● WHAT TO DO
Retype only the lines below from the one with "NEIGHBORHOOD RESOURCES" to the one with "Rear Left Tyre Pre", inclusive, skipping every image.

● WORKING DATA
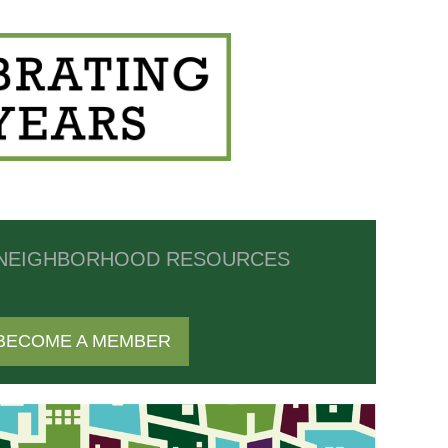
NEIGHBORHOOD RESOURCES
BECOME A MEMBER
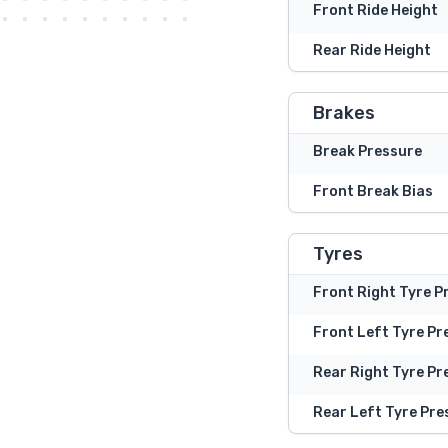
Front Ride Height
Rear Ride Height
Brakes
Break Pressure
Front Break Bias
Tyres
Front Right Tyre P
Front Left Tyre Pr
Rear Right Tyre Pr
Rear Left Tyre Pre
* * *
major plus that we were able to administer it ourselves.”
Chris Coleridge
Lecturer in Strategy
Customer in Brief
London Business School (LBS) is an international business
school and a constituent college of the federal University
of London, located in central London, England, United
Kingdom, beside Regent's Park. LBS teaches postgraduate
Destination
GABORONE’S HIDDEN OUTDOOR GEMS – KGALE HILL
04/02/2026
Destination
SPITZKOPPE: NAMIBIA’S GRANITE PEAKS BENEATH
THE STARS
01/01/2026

● REPLY
NEIGHBORHOOD RESOURCES
BECOME A MEMBER
Front Ride Height
Rear Ride Height
Brakes
Break Pressure
Front Break Bias
Tyres
Front Right Tyre P
Front Left Tyre Pr
Rear Right Tyre Pr
Rear Left Tyre Pre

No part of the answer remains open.